Is Carbon Labeling Good?

The science of calculating the carbon footprint of any given retail product is tricky at best and downright guesswork at worse. That isn’t stopping UK retailing giant Tesco from trying to do just that for every product it sells. All 70,000 of them, from shoes to shampoo, parsley to plastic wrap. Business Week wrote about this in their story called Carbon Confusion leaving readers to decide whether or not this was a good idea.

From a marketing standpoint, this is another great example of Tesco rewriting the rules for retailers. They have been innovators for a number of years and undoubtedly are scaring the pants of the folks in Bentonville especially as they look to expand in the US. Tesco decided to add carbon labeling because their customers asked for it. Simple as that. Most of the time if you give your customers what they want they’ll keep coming back.

In this case, the added service of carbon labeling was not without its complications. Noodle maker Unilever noted that “our supply chain is constantly changing” making it difficult to calculate the carbon footprint of each spaghetti package. As Business Week reports:

The idea was that the solitary numbers on the labels would make it easy for shoppers to compare products.
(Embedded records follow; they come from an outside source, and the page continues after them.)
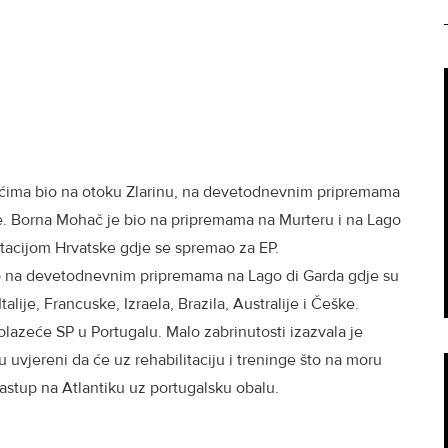
tićima bio na otoku Zlarinu, na devetodnevnim pripremama
. Borna Mohač je bio na pripremama na Murteru i na Lago
ntacijom Hrvatske gdje se spremao za EP.
io na devetodnevnim pripremama na Lago di Garda gdje su
alije, Francuske, Izraela, Brazila, Australije i Češke.
olazeće SP u Portugalu. Malo zabrinutosti izazvala je
su uvjereni da će uz rehabilitaciju i treninge što na moru
astup na Atlantiku uz portugalsku obalu.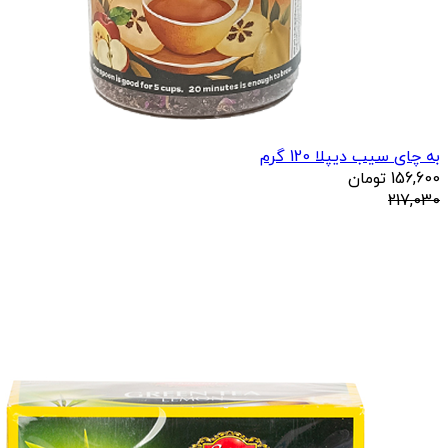
به چای سیب دیپلا 120 گرم
156,600
تومان
217,030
In fact, each number represents a bewildering maze of “inputs,” such as how much fertilizer must be produced and spread to grow a bunch of parsley, how much gasoline is used to transport it from the farm, and the electricity required to make the plastic packages.

Regardless of the exactness of the labels, I believe this effort is good business and ultimately good for the world.  It calls attention to simple issues like where products are made, how far they were shipped, how they are made and how they are packaged.  Heightened consciousness will force manufacturers to think about these things as much as cost per package since competitive advantage may now be gained on the green factor.  Though many manufacturers complained about Tesco’s efforts, others have used it to identify “hot spots” where energy is wasted, not a dumb idea when oil is exceeding a $100 a barrel.

As for the risks of inaccuracy, I think consumers will take all this information with a grain of salt.  If their favorite brand is a few grams less efficient, my guess is their allegiance will remain.  However, if the differential between two otherwise equivalent brands is huge, then expect the less energy efficient brand to lose out.  Is this a bad thing?  Do we really need to drink water flown in from Fiji when a local source is just as good?